Martin Landau has had an extraordinary career that spans more than 50 years in show business. A student from the Actor’s Studio—his classmates included James Dean and Steve McQueen—Landau still teaches at the West Coast Actor’s Studio, where he is the artistic director.

Perhaps best known for his Oscar-winning performance as Bela Lugosi in “Ed Wood,” his career highlights included such roles as a gay villain in Alfred Hitchcock’s “North by Northwest” back in 1959 and as the morally conflicted Judah Rosenthal in Woody Allen’s “Crimes and Misdemeanors.”

In the new film “Remember,” directed by Atom Egoyan, Landau plays Max Rosenbaum, a Holocaust survivor who lives in a nursing home with Zev Gutman (Christopher Plummer). Because Max is wheelchair-bound, he gives Zev — who has dementia — a letter with instructions to complete a mission to track down Rudy Kurlander, the Nazi officer who killed both of their families in Auschwitz.

With Max as the mind and Zev as the body, Zev travels across North America to find Kurlander. “Remember” spins an intriguing drama that raises questions about guilt and forgiveness, history and revenge.

The actor spoke with Salon about “Remember” and his memories of making movies.

In “Remember,” you play a kind of puppet master who manipulates things from behind the scenes. Max is in a wheelchair, and carries an oxygen tank but masterminds a devious revenge. How did you connect with the character?

One of the things I wanted to do was get the wheelchair down to the point where I looked as if I lived in it for a while. It becomes part of my characterization. Living in that room, where the telephone is important when Plummer’s Zev is out on the road, or doesn’t call me, there are little details ... I run the Actor’s Studio on the West Coast, and one of the things I say all the time to the people I teach — many of whom are acting teachers — is that an actor needs to make choices that make him present. Half the things I choose to do are not seen by the audience, but for me, to make me more comfortable. Most of the performances are like a locomotive — a character going on a track. In reality, people are in doubt. So what an actor does has to fill that space, and fill in that blank created by the writer. That’s what I care about. I like this film because in 10 years, Holocaust movies are going to be period pieces. This was an opportunity to do one.

On that last point, why do you think people keep making Holocaust movies?

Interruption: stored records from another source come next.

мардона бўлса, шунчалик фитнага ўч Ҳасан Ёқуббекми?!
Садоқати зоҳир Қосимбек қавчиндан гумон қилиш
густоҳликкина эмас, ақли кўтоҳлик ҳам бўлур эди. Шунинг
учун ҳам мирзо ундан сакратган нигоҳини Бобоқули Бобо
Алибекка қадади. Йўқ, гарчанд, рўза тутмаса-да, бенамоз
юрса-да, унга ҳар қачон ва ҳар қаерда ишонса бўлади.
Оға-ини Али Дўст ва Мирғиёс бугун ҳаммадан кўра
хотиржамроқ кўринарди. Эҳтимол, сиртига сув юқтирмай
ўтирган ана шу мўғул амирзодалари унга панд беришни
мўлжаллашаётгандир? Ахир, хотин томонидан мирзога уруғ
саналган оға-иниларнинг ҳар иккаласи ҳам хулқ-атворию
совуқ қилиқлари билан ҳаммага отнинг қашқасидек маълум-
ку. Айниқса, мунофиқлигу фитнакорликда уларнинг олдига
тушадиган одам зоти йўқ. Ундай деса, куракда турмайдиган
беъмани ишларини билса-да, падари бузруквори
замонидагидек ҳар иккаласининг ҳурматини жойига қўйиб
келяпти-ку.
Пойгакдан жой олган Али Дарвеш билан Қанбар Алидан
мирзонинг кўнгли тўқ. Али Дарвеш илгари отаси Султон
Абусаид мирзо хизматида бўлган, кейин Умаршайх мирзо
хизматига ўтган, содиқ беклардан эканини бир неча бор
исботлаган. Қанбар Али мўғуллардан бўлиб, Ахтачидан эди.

I played Simon Wiesenthal in “Max and Helen” and I asked [Wiesenthal], “If you hadn’t done what you did, would anyone else have?” He said, “That’s why I did it. Everyone else wants to forget.” As a Jew, there’s a need to keep that atrocity alive. There were Catholics and gypsies and homosexuals who died in the Holocaust too. It’s amazing that people allowed this slaughter to take place. There’s a need to make these films, and reiterate it happened. There are groups that have denied it, including Mel Gibson’s father. “Remember” is to say this did happen and it's something that needs to be spoken about and not swept under the carpet.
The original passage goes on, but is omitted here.